At the end of my piece on Rory Stewart in the current print issue, I mentioned that he was already plotting his leave from Harvard by running for parliament back in the U.K. A quick update on that: Over the weekend, Stewart was adopted as the Conservative candidate for Penrith and Border, which, since this is a safe Tory seat, means he'll be trading in his professorship to become an MP next year.
Alex Massie has some interesting thoughts on whether Stewart's brief for a more modest approach in Afghanistan will find any takers in Parliament:
I don't expect this view to catch on. After all, the increasing Presidentialisation of British politics increases, necessarily, the notion that the Prime Minister possesses magical powers by which he may refashion the country, banishing every ailment and delivering a pony to every six year old girl who wants one. Unicorns too, of course. Even to them that don't want 'em.
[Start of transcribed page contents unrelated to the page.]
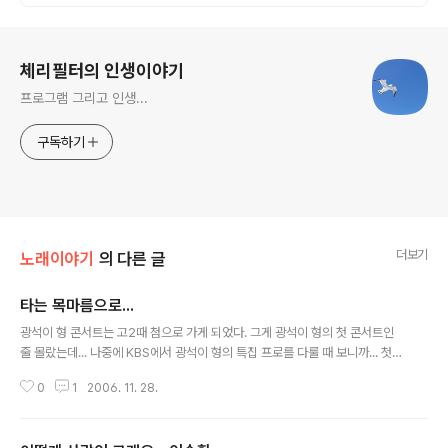
로그 정보
체리필터의 인생이야기
프로그램 그리고 인생...
구독하기
더보기
노래이야기
의 다른 글
타는 목마름으로...
글 내용
광석이 형 콘서트는 고2때 첨으로 가게 되었다. 그게 광석이 형의 첫 콘서트인
줄 몰랐는데... 나중에 KBS에서 광석이 형의 특집 프로를 다룰 때 보니까... 첫
콘서트더라... -.-;; 군대에 있던 어느날... 점심... 라디오를 통해 광석이 형이 죽
0
1
2006. 11. 28.
었다는 소식을 듣게 되었고... 그 이후로 한동한... 아무 말 못하고... 그대로 그냥
그렇게 서 있었다... 보고싶다...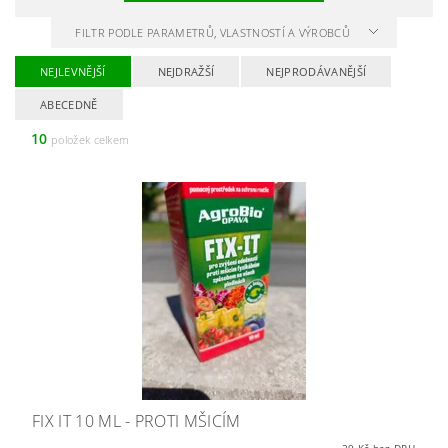
FILTR PODLE PARAMETRŮ, VLASTNOSTÍ A VÝROBCŮ
NEJLEVNĚJŠÍ
NEJDRAŽŠÍ
NEJPRODÁVANĚJŠÍ
ABECEDNĚ
10
položek celkem
FIX IT 10 ML - PROTI MŠICÍM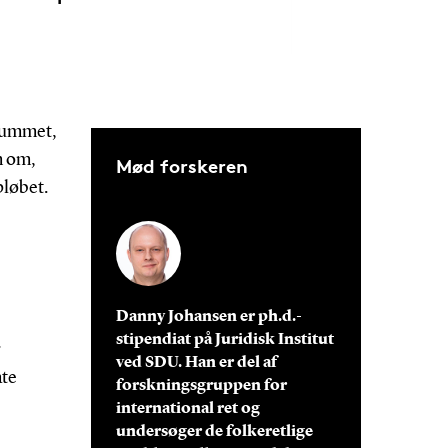
 rummet,
m om,
Mød forskeren
pløbet.
Danny Johansen er ph.d.-
stipendiat på Juridisk Institut
r
ved SDU. Han er del af
ate
forskningsgruppen for
international ret og
undersøger de folkeretlige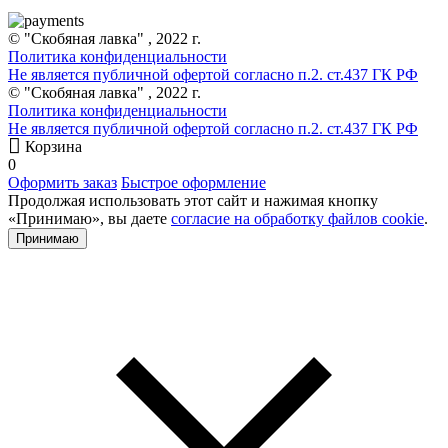
© "Скобяная лавка" , 2022 г.
Политика конфиденциальности
Не является публичной офертой согласно п.2. ст.437 ГК РФ
© "Скобяная лавка" , 2022 г.
Политика конфиденциальности
Не является публичной офертой согласно п.2. ст.437 ГК РФ
Корзина
0
Оформить заказ
Быстрое оформление
Продолжая использовать этот сайт и нажимая кнопку
«Принимаю», вы даете
согласие на обработку файлов cookie
.
Принимаю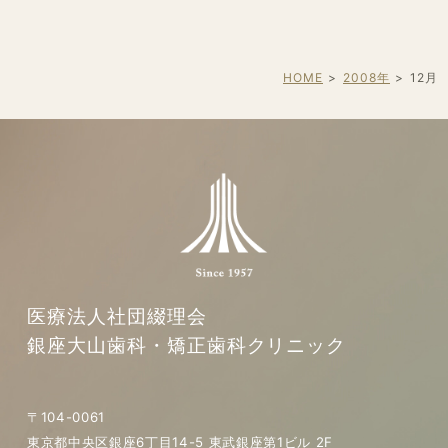
HOME
2008年
12
月
医療法人社団綴理会
銀座大山歯科・矯正歯科クリニック
〒104-0061
東京都中央区銀座6丁目14-5 東武銀座第1ビル 2F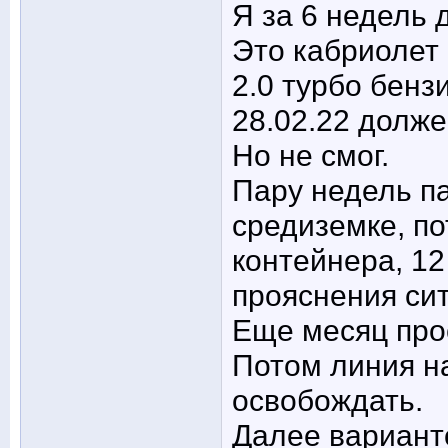
Я за 6 недель 
Это кабриолет 
2.0 турбо бенз
28.02.22 долж
Но не смог.
Пару недель п
средиземке, по
контейнера, 12
прояснения си
Еще месяц про
Потом линия н
освобождать.
Далее вариант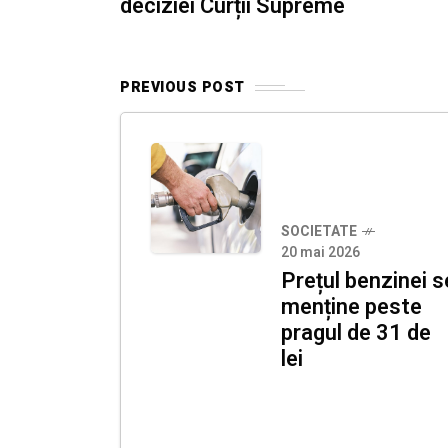
deciziei Curții Supreme
PREVIOUS POST
SOCIETATE
20 mai 2026
Prețul benzinei s
menține peste
pragul de 31 de
lei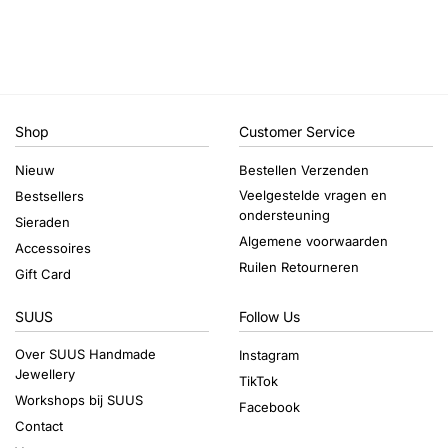
Shop
Customer Service
Nieuw
Bestellen Verzenden
Veelgestelde vragen en
Bestsellers
ondersteuning
Sieraden
Algemene voorwaarden
Accessoires
Ruilen Retourneren
Gift Card
SUUS
Follow Us
Over SUUS Handmade
Instagram
Jewellery
TikTok
Workshops bij SUUS
Facebook
Contact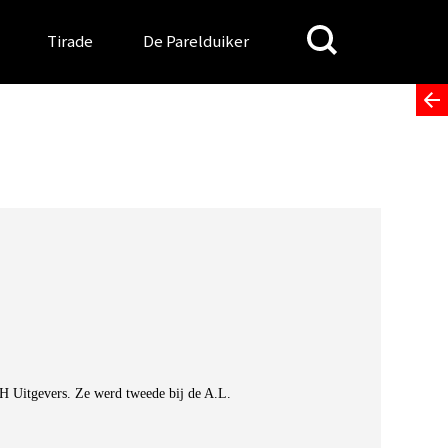
Search
Tirade
De Parelduiker
for:
H Uitgevers. Ze werd tweede bij de A.L.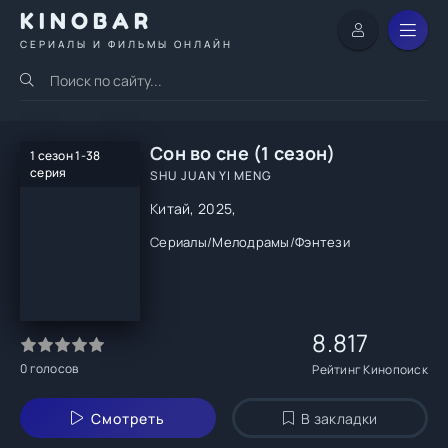
KINOBAR
СЕРИАЛЫ И ФИЛЬМЫ ОНЛАЙН
Сон во сне (1 сезон)
1 сезон 1-38
серия
SHU JUAN YI MENG
Китай, 2025,
Сериалы
/
Мелодрамы
/
Фэнтези
8.817
0
голосов
Рейтинг Кинопоиск
Смотреть
В закладки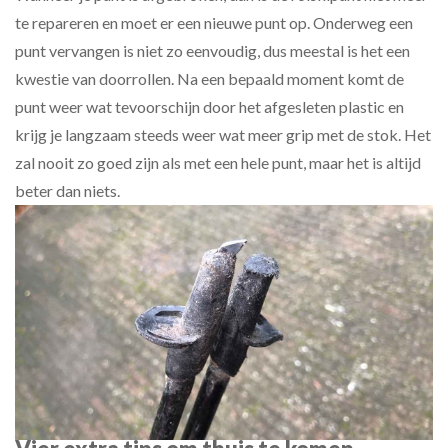
te repareren en moet er een nieuwe punt op. Onderweg een
punt vervangen is niet zo eenvoudig, dus meestal is het een
kwestie van doorrollen. Na een bepaald moment komt de
punt weer wat tevoorschijn door het afgesleten plastic en
krijg je langzaam steeds weer wat meer grip met de stok. Het
zal nooit zo goed zijn als met een hele punt, maar het is altijd
beter dan niets.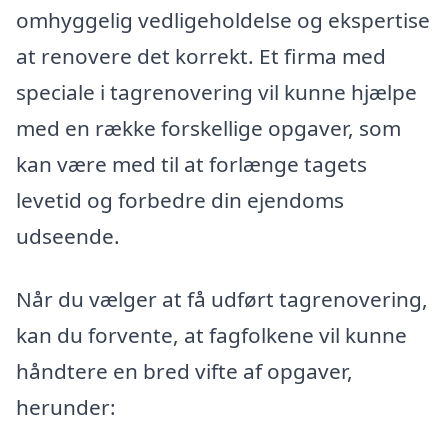
omhyggelig vedligeholdelse og ekspertise
at renovere det korrekt. Et firma med
speciale i tagrenovering vil kunne hjælpe
med en række forskellige opgaver, som
kan være med til at forlænge tagets
levetid og forbedre din ejendoms
udseende.
Når du vælger at få udført tagrenovering,
kan du forvente, at fagfolkene vil kunne
håndtere en bred vifte af opgaver,
herunder: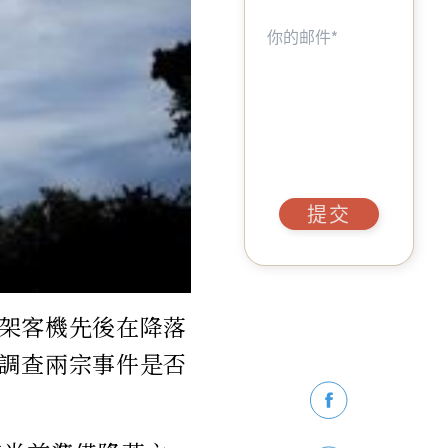
提交
架客機先後在降落
調查兩宗事件是否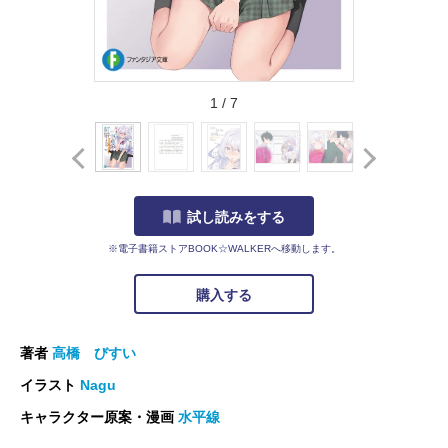
1
/
7
試し読みをする
※電子書籍ストアBOOK☆WALKERへ移動します。
購入する
著者
高橋 びすい
イラスト
Nagu
キャラクター原案・漫画
水平線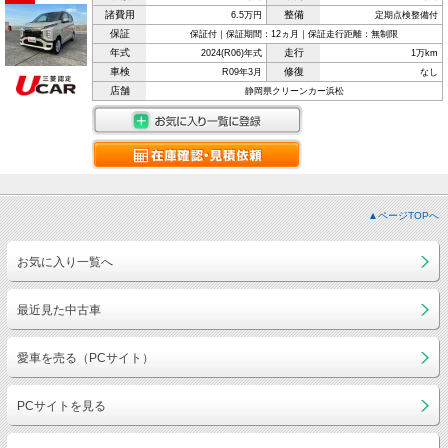
諸費用
整備
6.5万円
定期点検整備付
保証
保証付｜保証期間：12ヵ月｜保証走行距離：無制限
年式
走行
2024(R06)年式
1万km
車検
修復
R09年3月
なし
店舗
静岡県クリーンカー浜松
▲ページTOPへ
お気に入り一覧へ
最近見た中古車
愛車を売る（PCサイト）
PCサイトを見る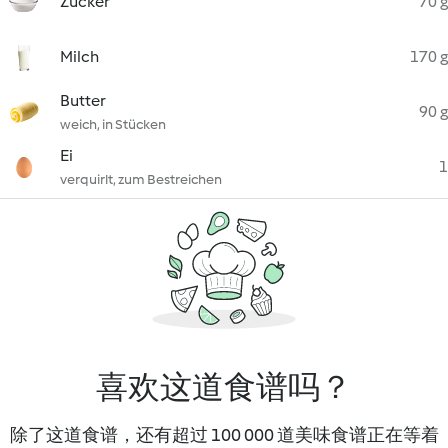
Zucker
70 g
Milch
170 g
Butter
90 g
weich, in Stücken
Ei
1
verquirlt, zum Bestreichen
喜欢这道食谱吗？
除了这道食谱，还有超过 100 000 道美味食谱正在等着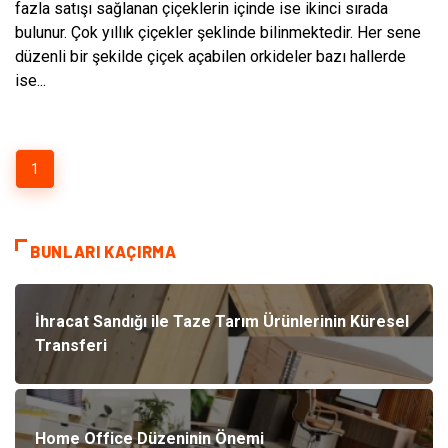
fazla satışı sağlanan çiçeklerin içinde ise ikinci sırada
bulunur. Çok yıllık çiçekler şeklinde bilinmektedir. Her sene
düzenli bir şekilde çiçek açabilen orkideler bazı hallerde
ise...
1
BUNLARI KAÇIRMA
İhracat Sandığı ile Taze Tarım Ürünlerinin Küresel
Transferi
Home Office Düzeninin Önemi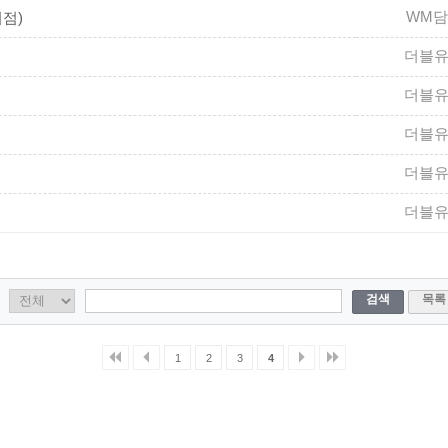
WM
점)
더블
더블
더블
더블
더블
검색
목록
1
2
3
4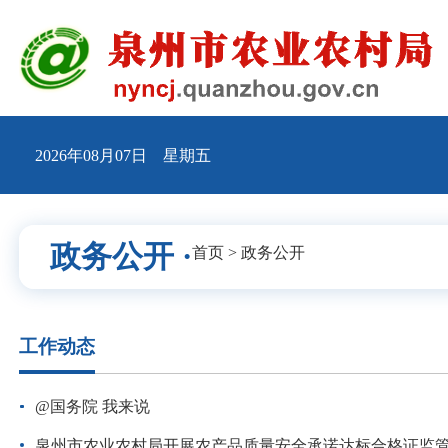
2026年08月07日 星期五
政务公开 ·
首页
>
政务公开
工作动态
@国务院 我来说
泉州市农业农村局开展农产品质量安全承诺达标合格证监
Paul Waugh, meanwhile, is touting Stewart as a future prime minister. One thing is clear: Stewart already seems to have surpassed the man to whom he's so frequently compared: T.E. Lawrence. In an interview with the Guardian's Jason Burke last spring, Stewart seemed bitter about the way he'd been treated by the British establishment, going so far as to quote from memory parts of this letter Rudyard Kipling wrote to Lawrence after the British Foreign Office declared Lawrence persona non grata for favoring the Arabs over the French:
[W]e are all sitting in the middle of wrecked hopes and broken dreams. . . . But you will not go out of the game--except for the necessary minute to step aside and vomit. You are young and the bulk of the men in charge are "old, cold, and of intolerable entrails" and a lot of 'em will be dropping out soon.
Of course, Lawrence never really did get back in the game. It looks like Stewart will.